これについて、地域経済に詳しい長岡大学の栗井英大教授は「現在、賃金も上がり、物価も上がり、経済の好循環が見えてきたところで、今回17年ぶりに日銀が利上げを実施した」とその背景について説明した。
〈メリット〉預金金利の上昇
利上げがもたらすメリットについては「分かりやすいところで言うと、預金金利が上がっていくということ。今回の大手メガバンクの金利の引き上げに伴って当然、地方銀行・信用金庫・信用組合も金利を上げていく可能性が高い」と話した。

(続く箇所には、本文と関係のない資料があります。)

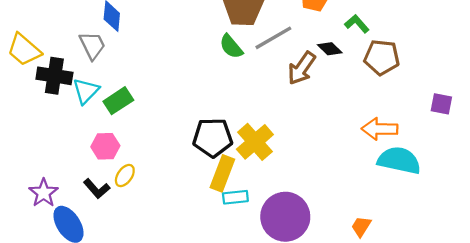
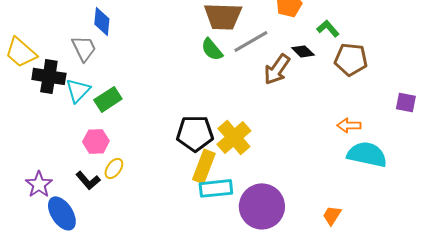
orange arrow: (380, 129) -> (349, 125), size x0.7
cyan rectangle: (235, 197) -> (216, 188), size x1.4

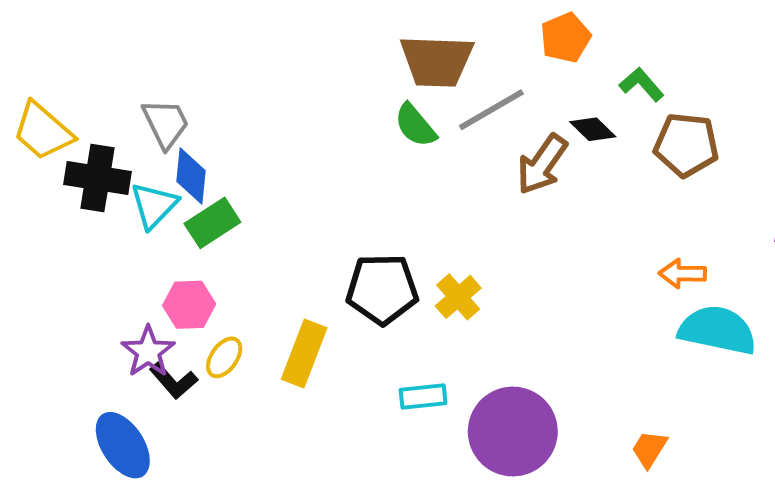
blue diamond: (102, 21) -> (191, 176), moved
yellow cross: (234, 137) -> (458, 297), size x0.7
yellow rectangle: (204, 166) -> (304, 354), moved
purple star: (39, 184) -> (148, 352), moved
cyan rectangle: (216, 188) -> (423, 396), size x0.7

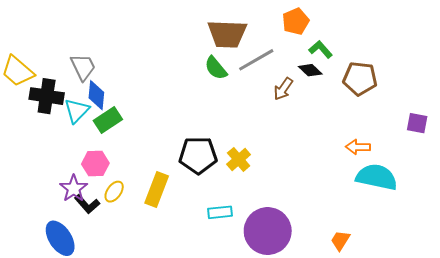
green L-shape: (641, 84) -> (321, 49), moved
brown arrow: (542, 164) -> (283, 89), size x0.7

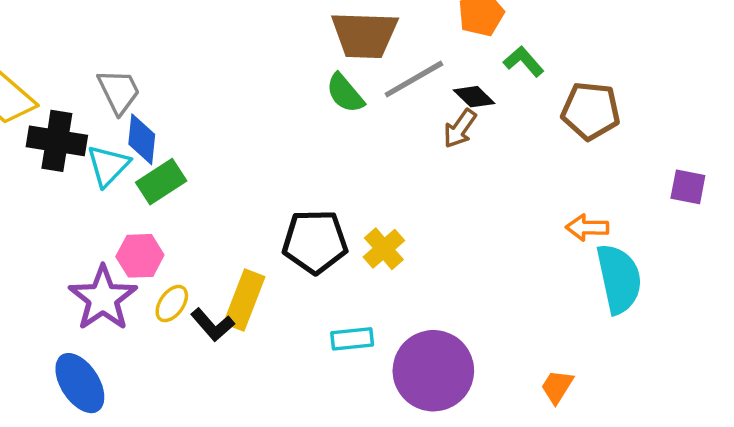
black diamond: (310, 70) -> (474, 97), moved
cyan semicircle: (377, 177) -> (619, 279), turned 66
purple star: (74, 188) -> (103, 298), size x1.4
black L-shape: (87, 204) -> (212, 325), moved

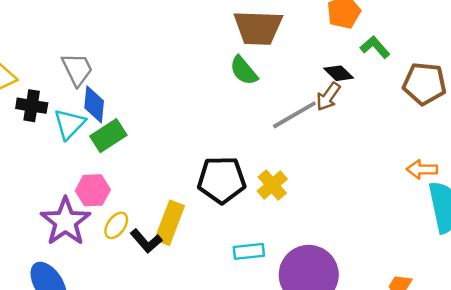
gray line: (414, 79) -> (294, 115), moved
black cross: (57, 141) -> (32, 106), size x0.7

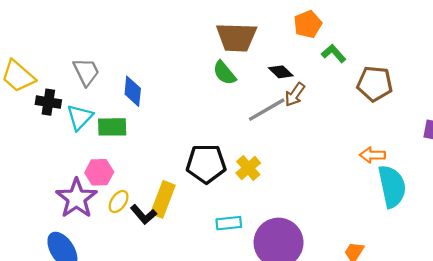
black diamond: (339, 73) -> (281, 72), moved
blue diamond: (94, 104) -> (133, 91), moved
green rectangle: (108, 136) -> (112, 127), turned 32

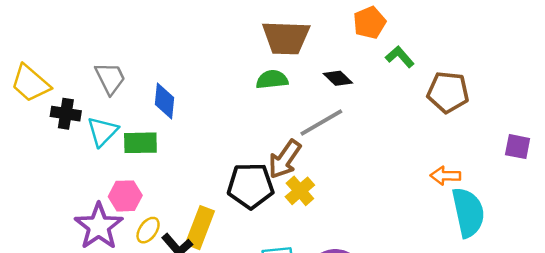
green semicircle: (224, 73) -> (272, 80), turned 124
brown arrow: (295, 95) -> (285, 159), moved, size x1.4

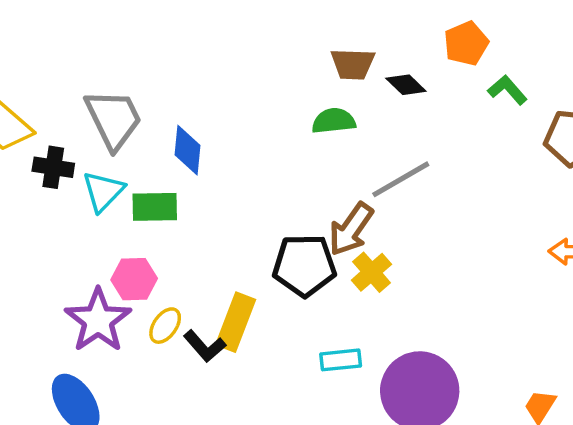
brown trapezoid: (286, 38) -> (353, 64), size x0.7
gray trapezoid: (110, 78) -> (113, 119), size x1.4
black diamond: (338, 78) -> (406, 85), moved

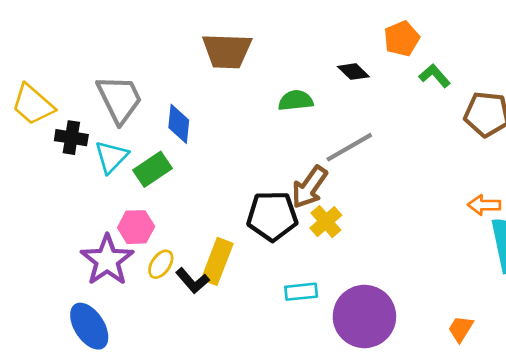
brown trapezoid: (353, 64) -> (227, 51), moved, size x1.4
green rectangle: (155, 207) -> (153, 169), turned -33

この預金金利の上昇について、街では「今まで(銀行に)預けても何でもないというイメージだった。そういう意味ではいいのかな」「手持ちの預金が少しでも増えてくれれば。物価が上がってお買い物が大変だから」と好意的に受け止める言葉が並んだ。
〈デメリット〉ローン 借り入れ金利上がる可能性
ただ、期待する声がある一方で「住宅ローン、車のローンを借りている方の借入金利が上がる可能性があるので、そこが大きなデメリット」と栗井教授は指摘。

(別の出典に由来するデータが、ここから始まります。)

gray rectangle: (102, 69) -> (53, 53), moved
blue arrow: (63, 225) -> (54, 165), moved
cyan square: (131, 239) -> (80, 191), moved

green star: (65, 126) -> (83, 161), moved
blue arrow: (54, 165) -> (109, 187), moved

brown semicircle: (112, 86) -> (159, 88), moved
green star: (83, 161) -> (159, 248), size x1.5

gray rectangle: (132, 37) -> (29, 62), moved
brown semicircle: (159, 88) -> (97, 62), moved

住宅ローンを借りている人の7割以上が利用しているという「変動型金利」の上昇が懸念されるが、今すぐ変化があるわけではないという。
「今回、マイナス金利を解除したところですぐに金利が大幅に上がるわけではないので、そういう意味では急いで何かをしなくてはいけない状況にはまだないと思う」
「金利上昇への備えを…」
変動型金利で住宅ローンを借りている男性は「実際、今後の金利が分からないので、今は何も考えていない」と話した。
栗井教授は「例えば、他の金融機関、金利の低いところに借り換えを検討してみるとか、あるいは一部繰り上げ返済をすることで返済負担を軽減していくことは考えていく必要がある」と今後の金利の上昇に備える必要性について訴えた。
利上げも「まだ給料上がっていない…」
今回、日銀は「経済の好循環を確認できる」という判断の下、利上げに舵を切ったが、街では「給料が上がった人もいっぱいいるが、うちはまだ上がっていない」とこぼす人も…。
栗井教授は「東京との格差というか、上げ幅に違い、タイミングの違いはあるかもしれないが、これから新潟についても経済が好循環、いい回り方をしていくのではないか」と経済の好循環による地方への波及に期待を寄せていた。